◆ **Exercise requirements**: Each entry below should be printed exactly as given.

◆ **Input for this task**:
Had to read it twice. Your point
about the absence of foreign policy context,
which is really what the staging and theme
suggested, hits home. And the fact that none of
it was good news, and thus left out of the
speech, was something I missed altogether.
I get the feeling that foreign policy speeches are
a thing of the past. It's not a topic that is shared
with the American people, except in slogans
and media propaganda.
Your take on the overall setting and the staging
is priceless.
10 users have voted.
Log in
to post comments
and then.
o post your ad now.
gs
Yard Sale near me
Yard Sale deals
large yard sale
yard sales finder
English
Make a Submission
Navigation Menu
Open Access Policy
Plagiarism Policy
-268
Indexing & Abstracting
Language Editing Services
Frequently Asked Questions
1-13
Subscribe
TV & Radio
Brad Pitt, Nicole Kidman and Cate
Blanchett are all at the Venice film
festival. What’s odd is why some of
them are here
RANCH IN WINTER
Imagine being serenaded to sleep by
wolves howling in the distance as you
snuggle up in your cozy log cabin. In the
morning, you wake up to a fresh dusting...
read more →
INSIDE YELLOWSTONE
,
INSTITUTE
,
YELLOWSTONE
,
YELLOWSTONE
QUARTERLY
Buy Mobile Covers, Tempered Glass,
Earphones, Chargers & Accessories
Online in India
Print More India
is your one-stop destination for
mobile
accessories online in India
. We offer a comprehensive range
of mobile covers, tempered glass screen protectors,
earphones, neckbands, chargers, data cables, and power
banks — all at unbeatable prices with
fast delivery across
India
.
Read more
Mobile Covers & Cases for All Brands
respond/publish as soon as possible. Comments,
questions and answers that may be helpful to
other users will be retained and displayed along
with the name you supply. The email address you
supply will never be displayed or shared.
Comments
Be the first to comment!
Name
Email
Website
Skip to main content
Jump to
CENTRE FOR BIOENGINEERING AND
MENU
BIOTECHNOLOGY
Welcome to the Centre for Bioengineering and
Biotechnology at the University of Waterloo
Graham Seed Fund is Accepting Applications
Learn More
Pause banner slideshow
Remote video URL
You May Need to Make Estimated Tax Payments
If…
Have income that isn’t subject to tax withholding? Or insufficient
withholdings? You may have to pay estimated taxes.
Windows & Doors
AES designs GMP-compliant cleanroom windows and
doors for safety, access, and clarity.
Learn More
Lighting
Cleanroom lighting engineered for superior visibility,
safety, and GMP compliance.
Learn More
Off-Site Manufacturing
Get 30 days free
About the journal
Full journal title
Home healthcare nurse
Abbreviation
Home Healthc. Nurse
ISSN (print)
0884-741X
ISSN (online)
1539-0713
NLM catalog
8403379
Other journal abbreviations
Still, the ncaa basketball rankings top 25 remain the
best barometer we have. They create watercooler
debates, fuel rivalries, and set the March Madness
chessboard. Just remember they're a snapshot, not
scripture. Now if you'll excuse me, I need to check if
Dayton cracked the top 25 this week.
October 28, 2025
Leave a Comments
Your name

◆ **Completed exercise**:
Had to read it twice. Your point
about the absence of foreign policy context,
which is really what the staging and theme
suggested, hits home. And the fact that none of
it was good news, and thus left out of the
speech, was something I missed altogether.
I get the feeling that foreign policy speeches are
a thing of the past. It's not a topic that is shared
with the American people, except in slogans
and media propaganda.
Your take on the overall setting and the staging
is priceless.
10 users have voted.
Log in
to post comments
and then.
o post your ad now.
gs
Yard Sale near me
Yard Sale deals
large yard sale
yard sales finder
English
Make a Submission
Navigation Menu
Open Access Policy
Plagiarism Policy
-268
Indexing & Abstracting
Language Editing Services
Frequently Asked Questions
1-13
Subscribe
TV & Radio
Brad Pitt, Nicole Kidman and Cate
Blanchett are all at the Venice film
festival. What’s odd is why some of
them are here
RANCH IN WINTER
Imagine being serenaded to sleep by
wolves howling in the distance as you
snuggle up in your cozy log cabin. In the
morning, you wake up to a fresh dusting...
read more →
INSIDE YELLOWSTONE
,
INSTITUTE
,
YELLOWSTONE
,
YELLOWSTONE
QUARTERLY
Buy Mobile Covers, Tempered Glass,
Earphones, Chargers & Accessories
Online in India
Print More India
is your one-stop destination for
mobile
accessories online in India
. We offer a comprehensive range
of mobile covers, tempered glass screen protectors,
earphones, neckbands, chargers, data cables, and power
banks — all at unbeatable prices with
fast delivery across
India
.
Read more
Mobile Covers & Cases for All Brands
respond/publish as soon as possible. Comments,
questions and answers that may be helpful to
other users will be retained and displayed along
with the name you supply. The email address you
supply will never be displayed or shared.
Comments
Be the first to comment!
Name
Email
Website
Skip to main content
Jump to
CENTRE FOR BIOENGINEERING AND
MENU
BIOTECHNOLOGY
Welcome to the Centre for Bioengineering and
Biotechnology at the University of Waterloo
Graham Seed Fund is Accepting Applications
Learn More
Pause banner slideshow
Remote video URL
You May Need to Make Estimated Tax Payments
If…
Have income that isn’t subject to tax withholding? Or insufficient
withholdings? You may have to pay estimated taxes.
Windows & Doors
AES designs GMP-compliant cleanroom windows and
doors for safety, access, and clarity.
Learn More
Lighting
Cleanroom lighting engineered for superior visibility,
safety, and GMP compliance.
Learn More
Off-Site Manufacturing
Get 30 days free
About the journal
Full journal title
Home healthcare nurse
Abbreviation
Home Healthc. Nurse
ISSN (print)
0884-741X
ISSN (online)
1539-0713
NLM catalog
8403379
Other journal abbreviations
Still, the ncaa basketball rankings top 25 remain the
best barometer we have. They create watercooler
debates, fuel rivalries, and set the March Madness
chessboard. Just remember they're a snapshot, not
scripture. Now if you'll excuse me, I need to check if
Dayton cracked the top 25 this week.
October 28, 2025
Leave a Comments
Your name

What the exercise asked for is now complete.